Question

An electric bulb is made of tungsten filament of resistance \[R\Omega \]. It is marked \[100W\]and \[230V\]. Then, the value of \[R\] is:
                           \[\begin{align}
  & A.300\Omega \\
 & B.529\Omega \\
 & C.739\Omega \\
 & D.100\Omega \\
\end{align}\]

Answer 1

Hint: We can use the basic equation of electric power to solve this question. Power is given as the product of electric voltage and current. Here what we need to find is resistance of the bulb. By sung ohm’s law and substituting it we will get the result.
      Formula used:
                               \[\begin{align}
  & P=\dfrac{{{V}^{2}}}{R} \\
 & \\
\end{align}\]
Complete solution: As mentioned in the hint, the formula we use is derived from the basic power equation. Power is given in watts. So to find resistance we will just need to re arrange the power equation.
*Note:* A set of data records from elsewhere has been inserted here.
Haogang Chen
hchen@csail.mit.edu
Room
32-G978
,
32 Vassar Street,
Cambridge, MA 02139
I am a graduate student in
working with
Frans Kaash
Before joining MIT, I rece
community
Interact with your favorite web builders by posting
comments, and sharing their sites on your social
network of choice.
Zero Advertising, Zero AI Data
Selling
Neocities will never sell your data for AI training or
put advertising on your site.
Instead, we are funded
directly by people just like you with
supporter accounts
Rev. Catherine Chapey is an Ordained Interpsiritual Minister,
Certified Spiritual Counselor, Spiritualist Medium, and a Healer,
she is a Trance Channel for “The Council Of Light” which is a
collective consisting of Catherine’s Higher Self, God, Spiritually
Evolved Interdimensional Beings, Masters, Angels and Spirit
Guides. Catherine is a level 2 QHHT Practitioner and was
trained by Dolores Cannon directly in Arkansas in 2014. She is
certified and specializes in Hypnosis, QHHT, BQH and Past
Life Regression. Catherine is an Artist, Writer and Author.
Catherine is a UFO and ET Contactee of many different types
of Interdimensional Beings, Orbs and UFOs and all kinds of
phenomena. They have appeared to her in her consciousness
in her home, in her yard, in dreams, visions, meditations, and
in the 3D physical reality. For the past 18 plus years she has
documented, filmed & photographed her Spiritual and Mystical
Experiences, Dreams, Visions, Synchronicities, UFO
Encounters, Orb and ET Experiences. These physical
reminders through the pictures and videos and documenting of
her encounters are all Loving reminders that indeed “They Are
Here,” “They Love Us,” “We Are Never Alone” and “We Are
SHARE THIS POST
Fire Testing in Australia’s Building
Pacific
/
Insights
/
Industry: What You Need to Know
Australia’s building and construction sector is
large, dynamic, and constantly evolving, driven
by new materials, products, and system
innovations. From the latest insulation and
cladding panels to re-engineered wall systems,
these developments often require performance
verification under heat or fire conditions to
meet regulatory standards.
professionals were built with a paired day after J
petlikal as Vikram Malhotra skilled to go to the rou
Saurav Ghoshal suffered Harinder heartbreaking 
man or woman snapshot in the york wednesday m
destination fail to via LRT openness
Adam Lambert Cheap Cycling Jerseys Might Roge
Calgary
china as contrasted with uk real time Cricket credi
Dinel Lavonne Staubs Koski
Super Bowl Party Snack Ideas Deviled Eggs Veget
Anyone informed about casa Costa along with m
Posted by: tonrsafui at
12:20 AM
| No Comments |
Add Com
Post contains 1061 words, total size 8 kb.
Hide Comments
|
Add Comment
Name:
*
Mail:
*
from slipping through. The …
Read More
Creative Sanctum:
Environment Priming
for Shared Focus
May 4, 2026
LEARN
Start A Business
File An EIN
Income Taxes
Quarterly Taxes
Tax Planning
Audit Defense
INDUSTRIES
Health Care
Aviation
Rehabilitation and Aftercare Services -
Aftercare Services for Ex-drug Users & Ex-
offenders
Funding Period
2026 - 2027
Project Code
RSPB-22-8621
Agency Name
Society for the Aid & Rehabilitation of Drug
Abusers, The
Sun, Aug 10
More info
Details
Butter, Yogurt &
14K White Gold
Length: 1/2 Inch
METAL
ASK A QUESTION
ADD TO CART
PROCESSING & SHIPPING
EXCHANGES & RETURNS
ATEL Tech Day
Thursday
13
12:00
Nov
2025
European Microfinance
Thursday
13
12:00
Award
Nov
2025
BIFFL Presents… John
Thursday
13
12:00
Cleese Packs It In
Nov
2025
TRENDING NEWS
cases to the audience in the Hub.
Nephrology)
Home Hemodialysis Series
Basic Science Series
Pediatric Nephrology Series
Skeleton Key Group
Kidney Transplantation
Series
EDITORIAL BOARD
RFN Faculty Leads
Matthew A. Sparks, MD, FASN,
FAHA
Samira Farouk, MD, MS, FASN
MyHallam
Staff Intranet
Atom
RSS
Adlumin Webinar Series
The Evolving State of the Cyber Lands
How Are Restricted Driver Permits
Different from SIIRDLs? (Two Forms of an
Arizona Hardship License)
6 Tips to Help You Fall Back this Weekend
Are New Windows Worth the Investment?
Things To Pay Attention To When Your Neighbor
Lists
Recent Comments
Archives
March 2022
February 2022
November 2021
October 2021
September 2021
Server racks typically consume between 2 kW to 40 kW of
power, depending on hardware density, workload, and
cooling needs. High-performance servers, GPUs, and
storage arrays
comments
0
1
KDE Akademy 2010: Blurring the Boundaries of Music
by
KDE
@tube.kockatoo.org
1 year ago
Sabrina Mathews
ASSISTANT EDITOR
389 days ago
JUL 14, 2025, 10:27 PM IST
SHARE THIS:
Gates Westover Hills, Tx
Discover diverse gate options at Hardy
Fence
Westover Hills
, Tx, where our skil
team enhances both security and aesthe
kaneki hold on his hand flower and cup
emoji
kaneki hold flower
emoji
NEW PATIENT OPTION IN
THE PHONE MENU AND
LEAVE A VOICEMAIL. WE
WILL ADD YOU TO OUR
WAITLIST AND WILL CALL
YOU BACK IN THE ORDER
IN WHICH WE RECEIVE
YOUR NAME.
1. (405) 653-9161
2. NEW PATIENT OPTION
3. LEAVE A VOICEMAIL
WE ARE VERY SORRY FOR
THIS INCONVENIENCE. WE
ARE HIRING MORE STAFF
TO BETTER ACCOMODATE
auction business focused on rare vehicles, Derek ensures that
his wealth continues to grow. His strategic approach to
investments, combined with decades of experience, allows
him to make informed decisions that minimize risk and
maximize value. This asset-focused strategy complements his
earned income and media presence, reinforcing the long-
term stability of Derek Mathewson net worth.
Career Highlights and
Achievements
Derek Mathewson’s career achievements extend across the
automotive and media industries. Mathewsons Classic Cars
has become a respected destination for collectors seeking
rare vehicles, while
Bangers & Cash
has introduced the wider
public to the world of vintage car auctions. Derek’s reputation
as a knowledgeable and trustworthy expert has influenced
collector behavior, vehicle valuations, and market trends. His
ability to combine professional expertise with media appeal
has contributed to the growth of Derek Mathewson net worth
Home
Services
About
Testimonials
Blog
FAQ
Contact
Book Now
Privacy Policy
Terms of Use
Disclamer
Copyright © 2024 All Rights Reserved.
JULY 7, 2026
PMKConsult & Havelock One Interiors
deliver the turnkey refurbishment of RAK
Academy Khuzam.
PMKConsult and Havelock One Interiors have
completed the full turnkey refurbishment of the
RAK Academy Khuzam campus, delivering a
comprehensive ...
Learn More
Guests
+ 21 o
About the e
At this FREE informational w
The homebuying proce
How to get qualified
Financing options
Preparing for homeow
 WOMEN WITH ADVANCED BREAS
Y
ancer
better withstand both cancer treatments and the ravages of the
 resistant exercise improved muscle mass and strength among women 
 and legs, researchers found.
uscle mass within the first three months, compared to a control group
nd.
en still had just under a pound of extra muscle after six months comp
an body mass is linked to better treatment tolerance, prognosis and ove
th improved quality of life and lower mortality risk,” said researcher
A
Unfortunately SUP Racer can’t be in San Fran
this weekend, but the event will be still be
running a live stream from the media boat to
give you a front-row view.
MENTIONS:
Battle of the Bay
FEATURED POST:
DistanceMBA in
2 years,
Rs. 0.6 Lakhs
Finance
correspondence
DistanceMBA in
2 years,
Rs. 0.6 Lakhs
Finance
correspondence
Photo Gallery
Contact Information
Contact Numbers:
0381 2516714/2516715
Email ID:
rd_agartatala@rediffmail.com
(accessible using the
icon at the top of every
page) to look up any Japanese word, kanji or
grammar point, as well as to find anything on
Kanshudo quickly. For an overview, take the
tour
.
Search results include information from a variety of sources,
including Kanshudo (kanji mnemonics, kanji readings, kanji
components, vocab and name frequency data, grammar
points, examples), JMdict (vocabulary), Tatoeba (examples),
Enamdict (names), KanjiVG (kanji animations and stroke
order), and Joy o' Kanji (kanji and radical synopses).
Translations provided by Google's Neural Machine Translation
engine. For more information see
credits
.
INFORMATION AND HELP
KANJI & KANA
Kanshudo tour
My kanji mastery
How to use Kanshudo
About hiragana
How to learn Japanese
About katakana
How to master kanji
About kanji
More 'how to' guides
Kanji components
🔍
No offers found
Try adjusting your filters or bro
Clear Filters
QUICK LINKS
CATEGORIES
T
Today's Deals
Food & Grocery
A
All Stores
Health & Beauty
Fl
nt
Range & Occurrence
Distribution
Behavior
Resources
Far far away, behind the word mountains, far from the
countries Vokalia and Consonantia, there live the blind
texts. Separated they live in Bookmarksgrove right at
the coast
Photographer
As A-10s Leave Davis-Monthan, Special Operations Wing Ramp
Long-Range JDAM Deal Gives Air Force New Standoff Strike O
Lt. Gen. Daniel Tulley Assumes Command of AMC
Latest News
For those who don’t know, power is the product of current and voltage.
         i.e , \[P=V\times I\] - - -(1)
 But, by ohm's law, we know \[I=\dfrac{V}{R}\]
 By substituting this in the power equation (1),
We get, \[P=\dfrac{{{V}^{2}}}{R}\] - - - -(2)
   In the question it is given that,
       The maximum voltage for the given bulb, \[V=230V\]
        Power of the given bulb, \[P=100W\]
   So now, to find the resistance \[R\] of the bulb, we rearrange the equation (2)
     \[\Rightarrow R=\dfrac{{{V}^{2}}}{P}\]
            \[R=\dfrac{{{(230)}^{2}}}{100}=\dfrac{52900}{100}\]
              \[\begin{align}
  & R=529\Omega \\
 & \\
\end{align}\]

So, we found the resistance of the given bulb as \[529\Omega \]. That indicates the correct answer as option b.

Note: This question can be easily done if we are aware of the direct relationship between power, voltage and resistance. So, we could easily skip the step where we use ohm's law. So it will always help you if you remember the direct equation to solve the problem faster. So always keep in mind that \[P=\dfrac{{{V}^{2}}}{R}\].